Подсчитав, сколько денег ухлопано за полгода, Антон было собрался завязать с фотографией, но пожив с пустыми руками пару недель, отчаянно заскучал. Как назло — то парили в апрельском, отмытом до ясной голубизны, небе, белые голуби, то на белой стене плясали силуэты играющих в мяч детей, то типичная питерская старуха, приподнимаясь на цыпочки развешивала бельё — огромные, колышущиеся под ветром простыни. Бродить по улицам становилось невыносимо, с тоски Антон решил освободить от хлама вторую комнатушку в мастерской. Теоретически её можно было бы сдать. Практически оправдались надежды — Антон смутно помнил, что отец как-то пробовал фотографировать, но забросил. А «Киев» не продал, хотя в своё время камера была роскошью.
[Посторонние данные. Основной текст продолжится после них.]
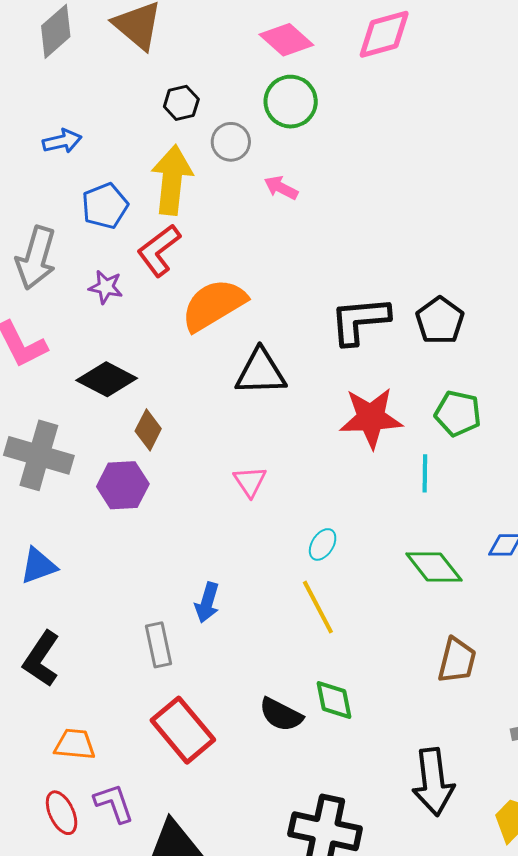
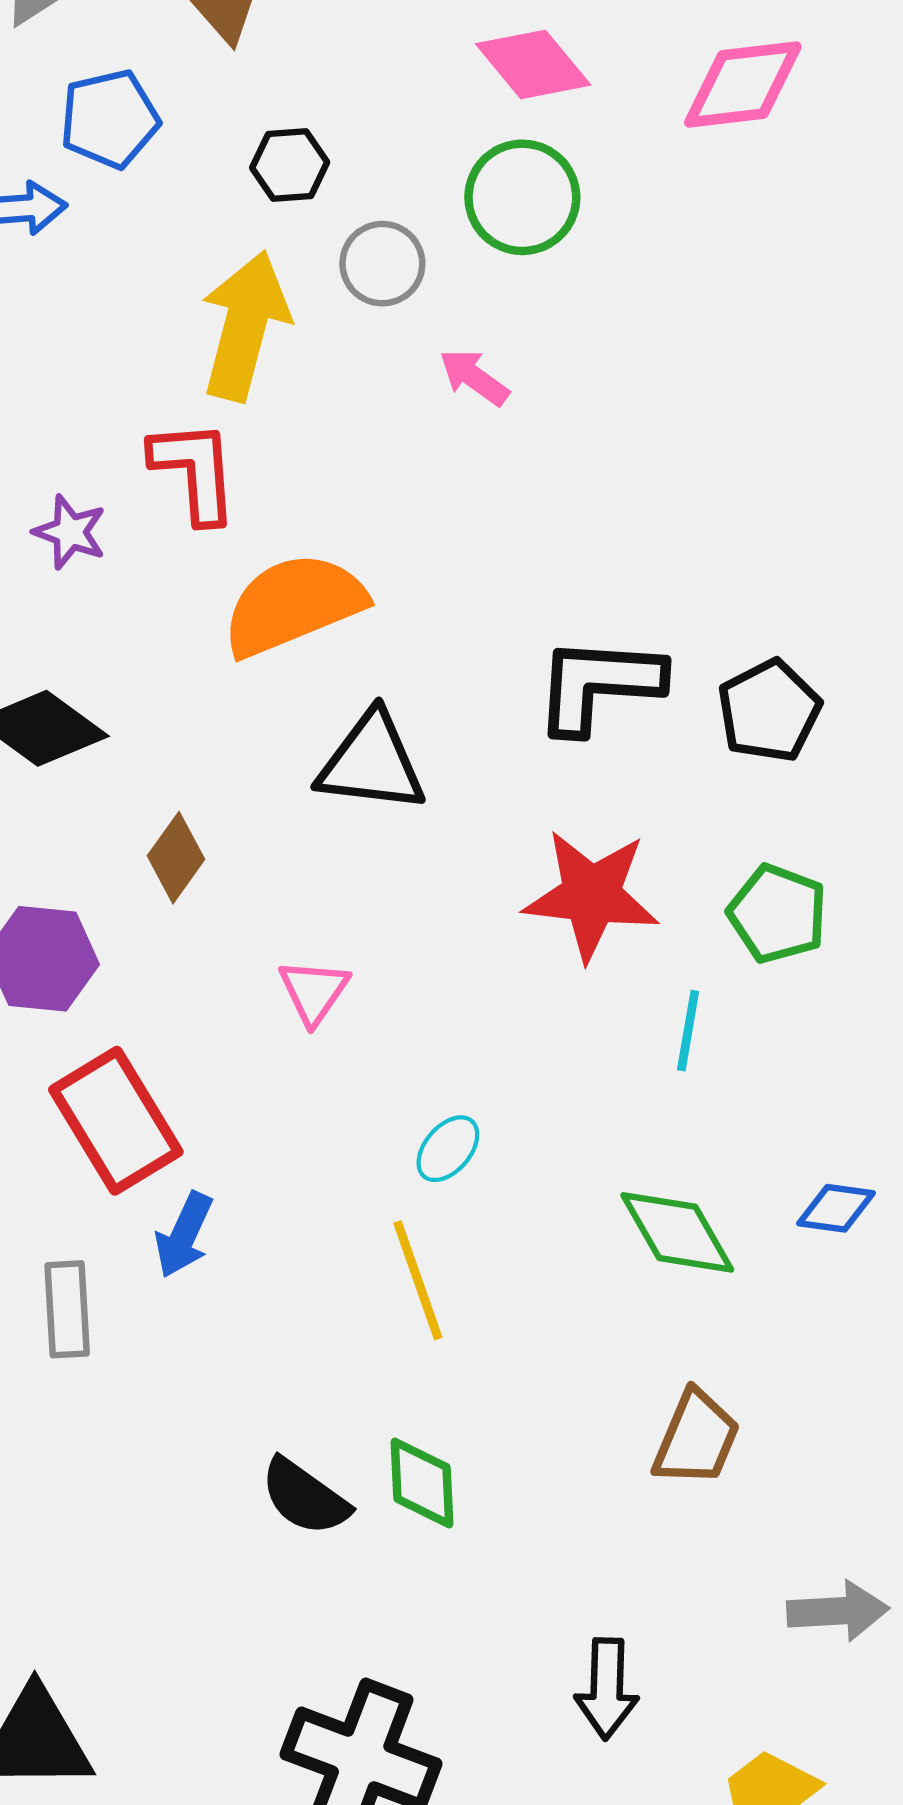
blue pentagon: (105, 206) -> (110, 119), moved
red L-shape: (159, 250) -> (195, 471), turned 114
brown diamond: (148, 430) -> (176, 858), moved
red rectangle: (183, 730) -> (116, 1121), moved
black arrow: (433, 782) -> (607, 1689), size x0.7

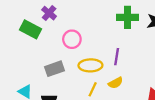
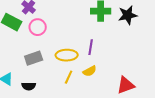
pink circle: (72, 39) -> (38, 27), moved

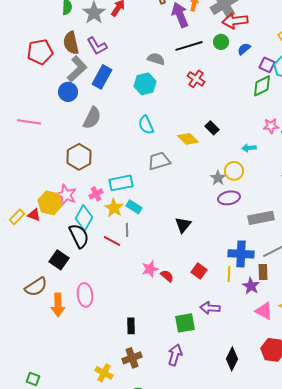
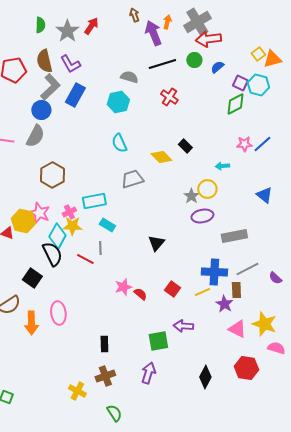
gray semicircle: (92, 118) -> (35, 136), moved
yellow star: (114, 208) -> (72, 226), moved, turned -30
yellow line: (229, 274) -> (202, 292), turned 63

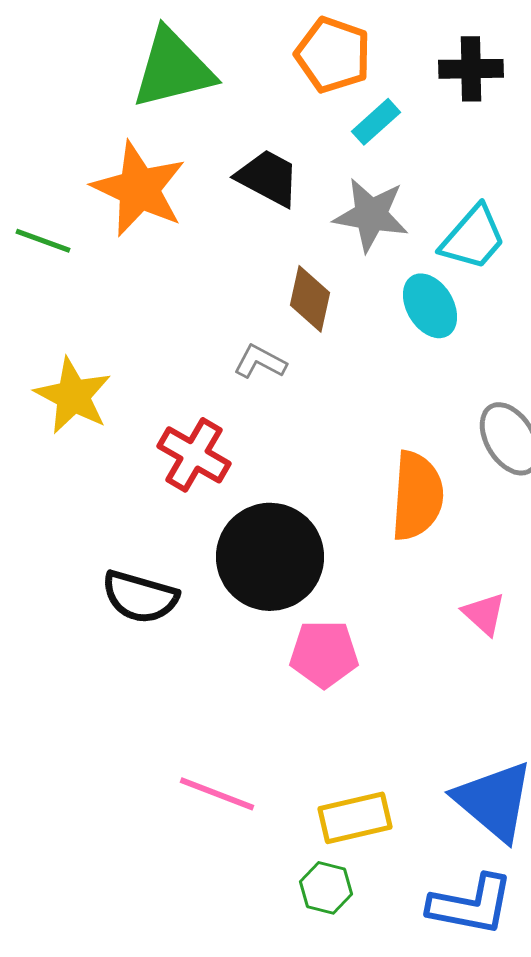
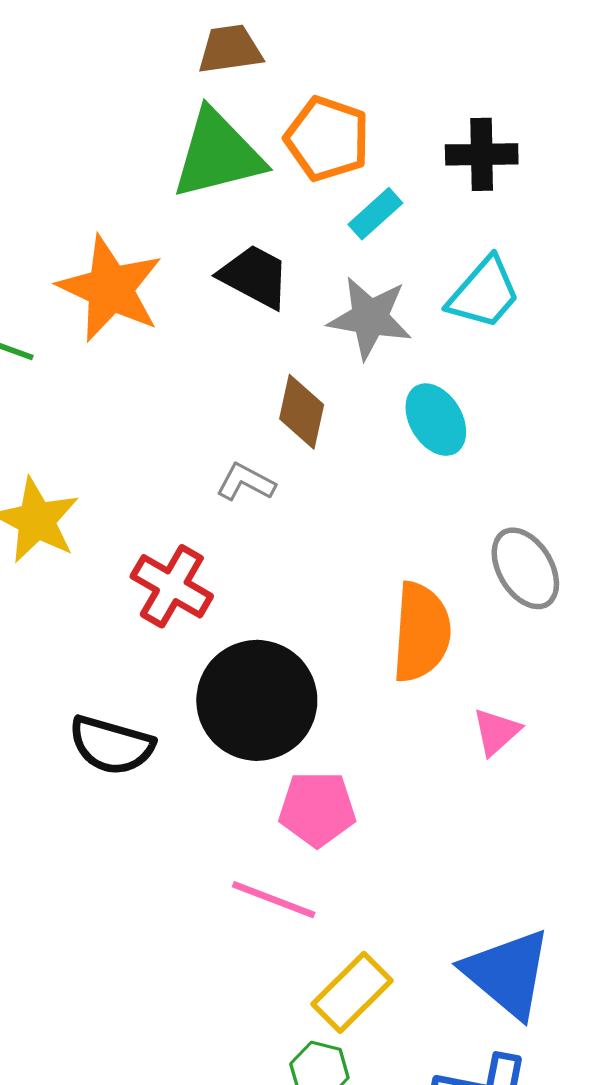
green triangle: (173, 69) -> (218, 154), moved
cyan trapezoid: (473, 238) -> (484, 293), moved
pink triangle: (484, 614) -> (496, 732), moved, turned 36
pink line: (217, 794) -> (274, 900), moved
yellow rectangle: (355, 818) -> (352, 992), turned -32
Проявка пленки вручную и перевод кадра на мокрую бумагу оказались сродни детскому волшебству, когда из ничего вдруг создается чудо. Пару десятков самых удачных снимков Антон загнал в паспарту и развесил по стенам. Копии сложил в папку, отнес старым друзьям отца, его работу сдержанно похвалили. Со вступлением в Союз надо было поторопиться, из жилконторы уже приходили какие-то юркие типы с подозрительными глазами, тыкали пальцами в потеки на потолке и обещали признать мансарду аварийной. Немудрено — квартиры в старинном доме стоили бешеных денег.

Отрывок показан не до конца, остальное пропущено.